As you sit down to read this missive (or stand in line somewhere, phone perilously close to nose in an effort to avoid eye contact with the coffee shop employee you embarrassed yourself in front of this week. “Enjoy!” She said; “You too!” you said. The burn mediocre humiliation is real), do so with this image in your head: your humble writer, sitting at his humble writing desk some three days before publication. I’ve just finished a small book by Dave Eggers (detailed below), after which I had a nap with one of our cats (the one who insists on being spooned). It is a surprisingly bright November morning, but there is no snow in Lincoln yet: the weather calls for rain. All my work for the day (deadlines included) has (somehow) been completed before noon. Desktop cleaned over the weekend, I am only surrounded by the small detritus of pens and notebooks that two days brings — which is to say, too many pens and notebooks.
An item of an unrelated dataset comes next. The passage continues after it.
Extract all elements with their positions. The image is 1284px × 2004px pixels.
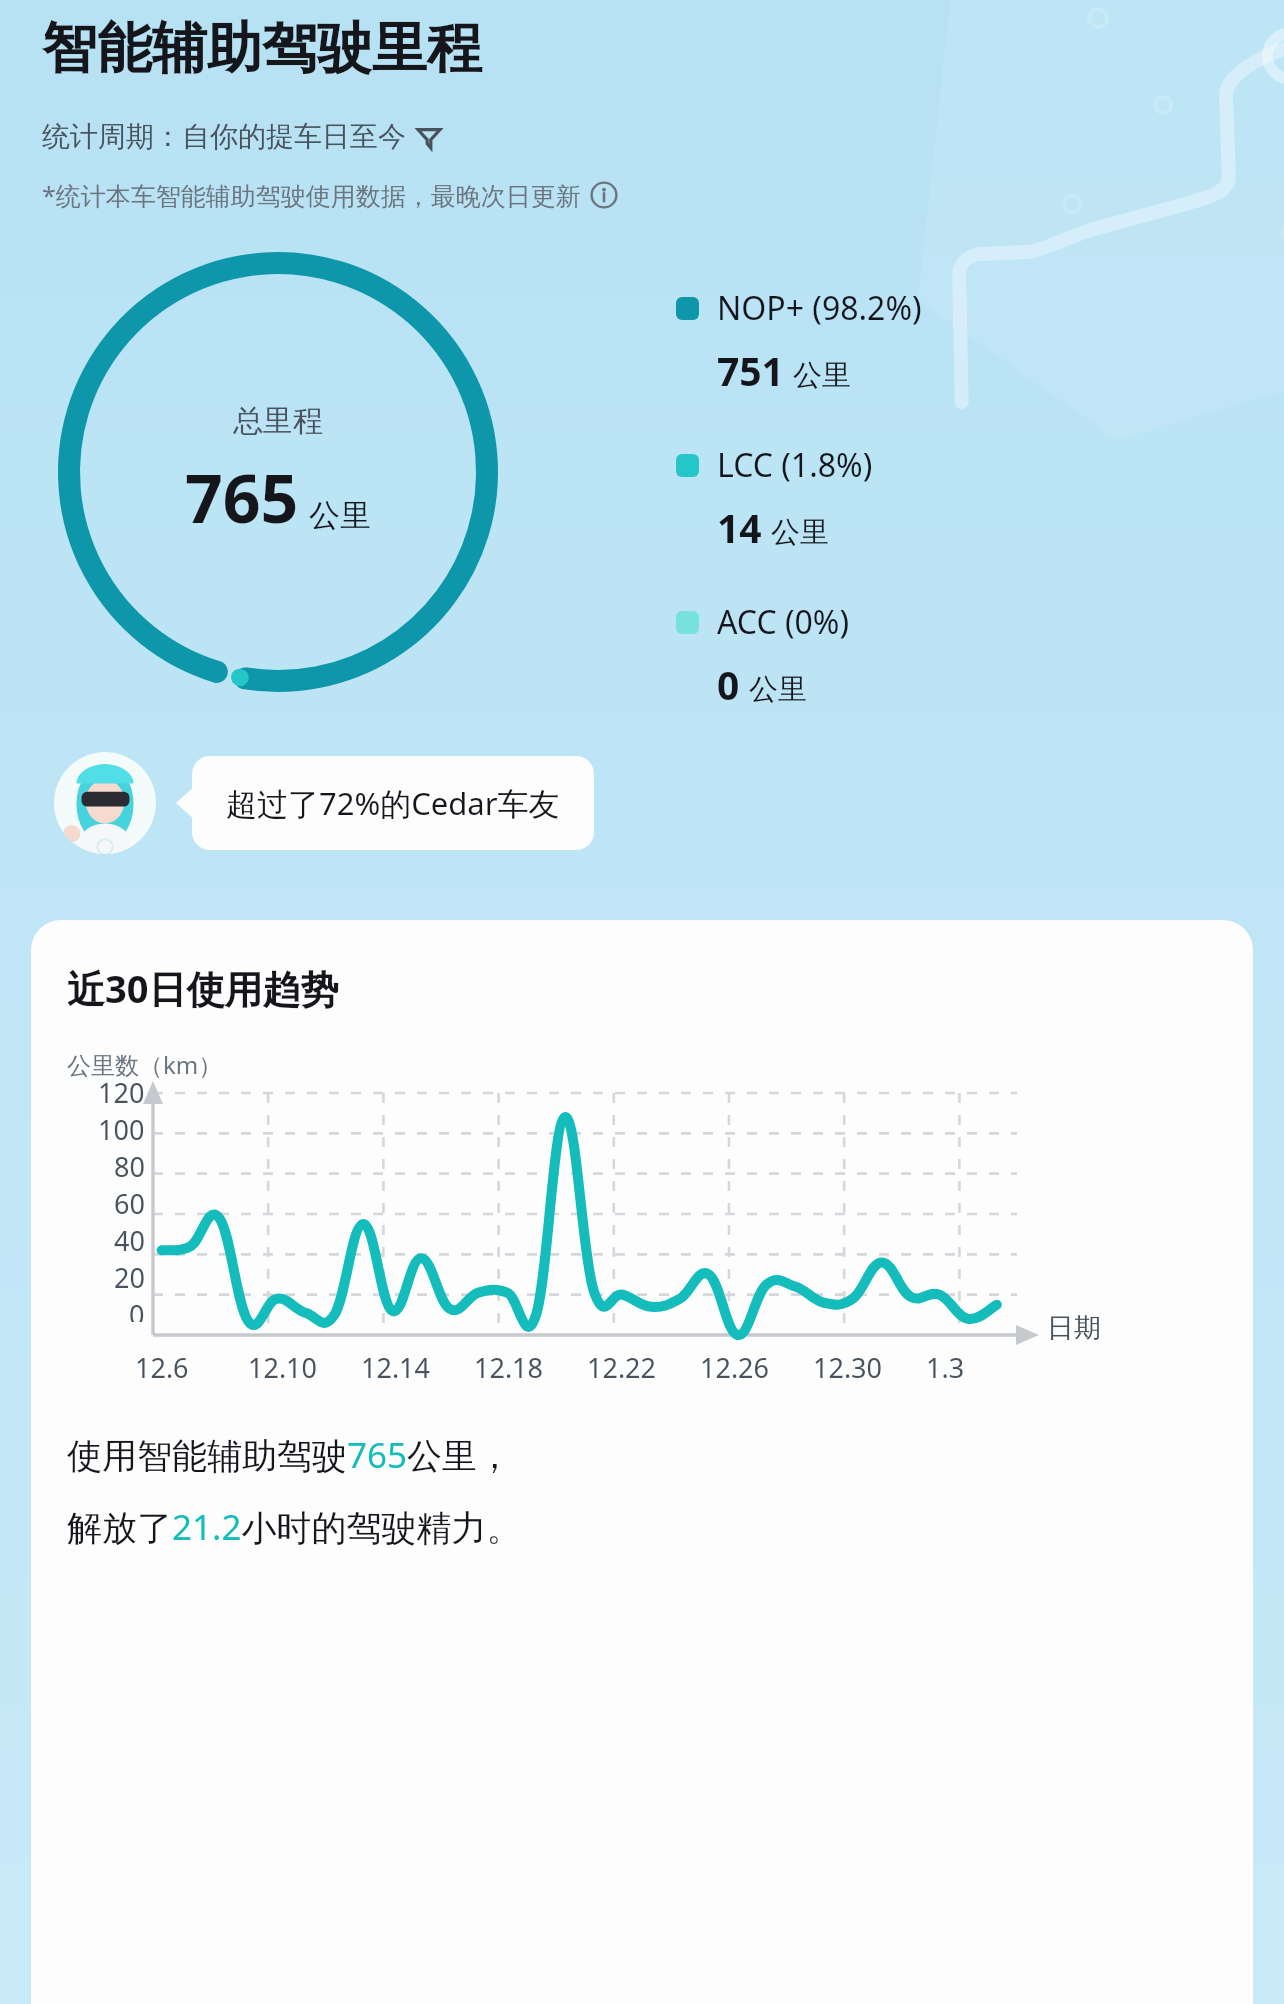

Imagine me in this bright setting, and imagine me turning my mind toward the gruesome acts committed by a fictional serial killer some fifty years ago.
These are the joys and darknesses of being a work-from-home writer.
I see the tiniest bit of myself in Bobbie Gotteson. I mean, of course not the women-hating homicidal aspects of Bobbie Gotteson, nor the rambling madman parts. Not the vague desperation for minuscule fame; not even the strange queer dom/sub experiences, which I’ve never experienced but which I imagine must be comforting in times of uncertainty.
No, the part of Gotteson I relate to is his manic tendency toward avoidance.
There’s a scene in Joyce Carol Oates’ 1974 novel The Triumph of the Spider Monkey where her “protagonist”, a serial killer of young women, finds himself in the booth of a TacoBurger restaurant, trying to make sense of the LA Times article he’s been staring at for some time. The article describes – of course – the crimes Gotteson himself committed. But for the life of him he can’t put all the pieces together in such a way that he recognizes himself in the reportage. He cannot understand that everyone is on to him.
Oates presents Gotteson’s homicides as periods of profound dissociation: he doesn’t recall the finer details or even the motivations. Outside the incidents – in the courtroom where the novel ostensibly takes place – he struggles to acknowledge the events directly.
He doesn’t like to think about the bad things he’s done.
Who does?
The protagonist in Dave Egger’s short story-as-novella The Honor of Your Presence is likewise avoidant, only in the face of post-Covid isolationism. The story doesn’t need to be a Covid story — Helen Mahoney could be any stuck-in-her-ways craftsperson who rarely finds the desire to socialize. No, I suspect that Eggers was the one who needed it to be a Covid story — or to tell a Covid story.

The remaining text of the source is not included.